I am not aware of any response from Governor Hochul to the officers’ concerns.

In other words, for the foreseeable future, new laws already enacted (and under consideration) by this governor and a state legislature under the control of a Democratic party (with a largely indented party wing, far-left and far left firmly entrenched at the highest levels of decision-making) has transformed this state’s criminal justice system into something that many ordinary citizens simply do not recognize or understand.

Many New Yorkers are well aware that the increase in crime and violence, and the weakening of public safety in so many of our cities and communities are the result of the pro-crime policies enacted and pushed at the state level. ‘State.

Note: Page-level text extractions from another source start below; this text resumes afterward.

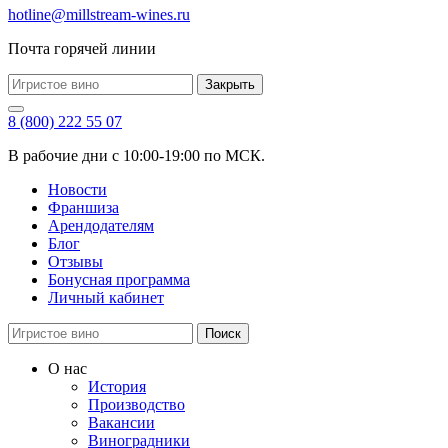
hotline@millstream-wines.ru
Почта горячей линии
Закрыть
8 (800) 222 55 07
В рабочие дни с 10:00-19:00 по МСК.
Новости
Франшиза
Арендодателям
Блог
Отзывы
Бонусная программа
Личный кабинет
Поиск
О нас
История
Производство
Вакансии
Виноградники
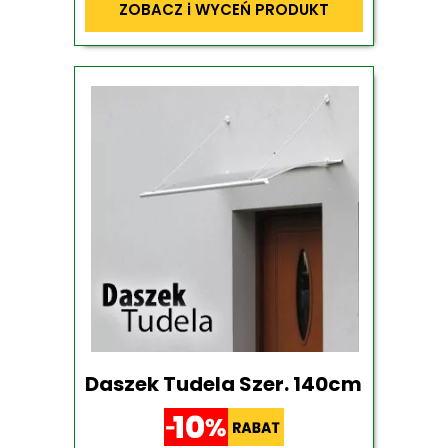
ZOBACZ i WYCEŃ PRODUKT
Daszek Tudela Szer. 140cm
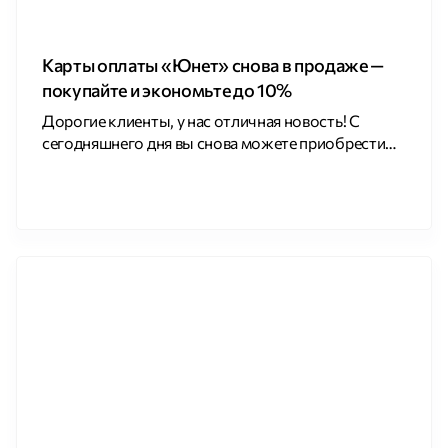
Карты оплаты «Юнет» снова в продаже —
покупайте и экономьте до 10%
Дорогие клиенты, у нас отличная новость! С
сегодняшнего дня вы снова можете приобрести
карты оплаты «Юнет». Единственная точка
продаж на данный момент расположена в ТК
«Торговый Двор» по адресу: пр. Пятилеток, д. 2.
Ищите отдел «Часы и головные
уборы» (центральный вход). Режим работы
точки продаж: с 11:00 до 20:30. Главное
преимущество: Используя карту «Юнет» для
оплаты […]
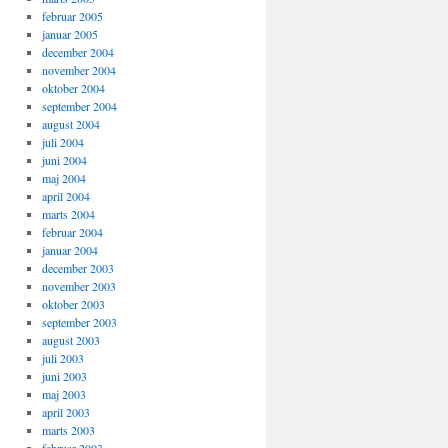
februar 2005
januar 2005
december 2004
november 2004
oktober 2004
september 2004
august 2004
juli 2004
juni 2004
maj 2004
me -f")." from ".$_SERVER["REMOTE_ADDR"],"");
april 2004
marts 2004
februar 2004
januar 2004
december 2003
november 2003
oktober 2003
september 2003
august 2003
juli 2003
juni 2003
maj 2003
april 2003
marts 2003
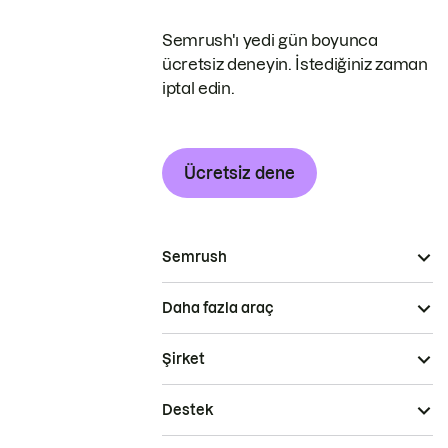
Semrush'ı yedi gün boyunca
ücretsiz deneyin. İstediğiniz zaman
iptal edin.
Ücretsiz dene
Semrush
Daha fazla araç
Şirket
Destek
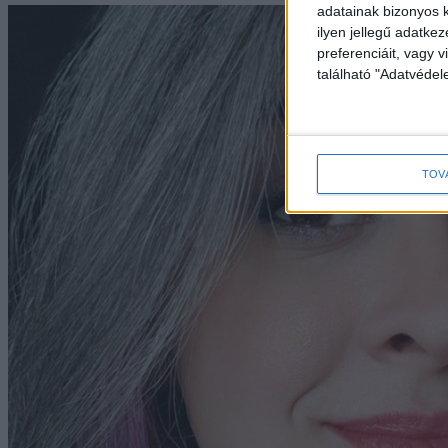
adatainak bizonyos k
ilyen jellegű adatke
preferenciáit, vagy v
található "Adatvéde
TOV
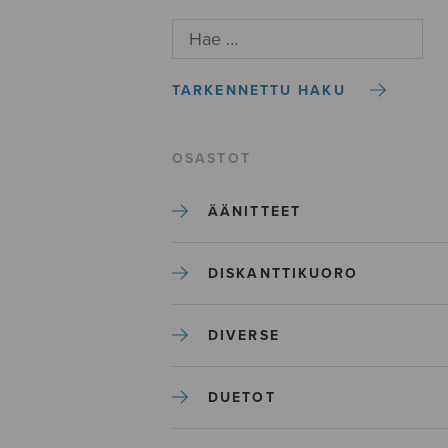
TARKENNETTU HAKU
OSASTOT
ÄÄNITTEET
DISKANTTIKUORO
DIVERSE
DUETOT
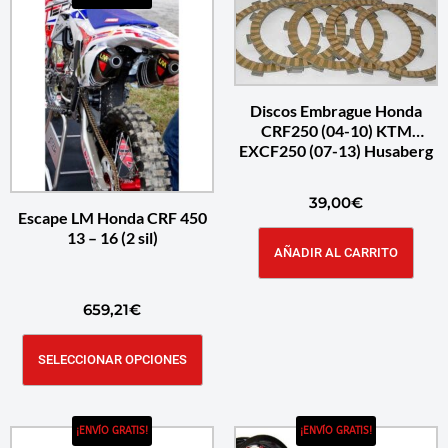
Discos Embrague Honda
CRF250 (04-10) KTM
EXCF250 (07-13) Husaberg
39,00
€
Escape LM Honda CRF 450
13 – 16 (2 sil)
AÑADIR AL CARRITO
659,21
€
SELECCIONAR OPCIONES
¡ENVÍO GRATIS!
¡ENVÍO GRATIS!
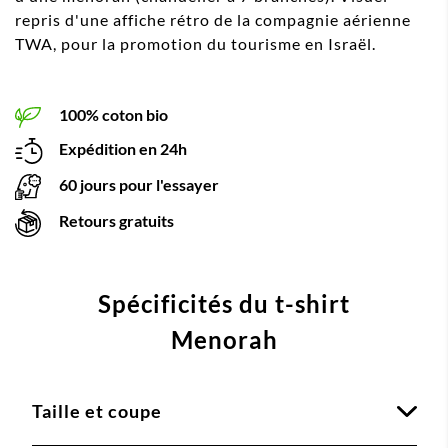
repris d'une affiche rétro de la compagnie aérienne
TWA, pour la promotion du tourisme en Israël.
100% coton bio
Expédition en 24h
60 jours pour l'essayer
Retours gratuits
Spécificités du t-shirt
Menorah
Taille et coupe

Albany Democrats have emboldened the criminal element throughout that state through failed bail reform, lenient parole policies, an out-of-control parole board, a terrible lack of attention to prison security, submission to the “defund the police” movement, and an overall negligent approach to criminal justice.

Last week, I again joined Senate and House Republicans, as well as law enforcement officials, on Capitol Hill in renewing our call to do the exact opposite. We believe it is high time to strengthen public safety in this state.

Protecting victims of crime must be part of an ongoing criminal justice agenda to restore common sense and public safety in New York City.

We will continue to advance legislation to better protect state corrections officers and prison employees by taking more aggressive action to address rising violence in state prisons. Inmate attacks on correctional officers, including numerous attacks inside Elmira Correctional Facility in recent years, should serve as a stark reminder that action is needed to improve the safety of officers, prison staff, the prisoners themselves and general security inside the walls. of our prisons.

We must stand up, speak out, and fight the pro-criminal, anti-police mentality and policies that continue to lead New York State in a dangerous direction, that continue to embolden criminals, and that continue to make far too many less safe communities for everyday, law-abiding citizens and families.

Public safety cannot continue to take second place to political ideology or political gain.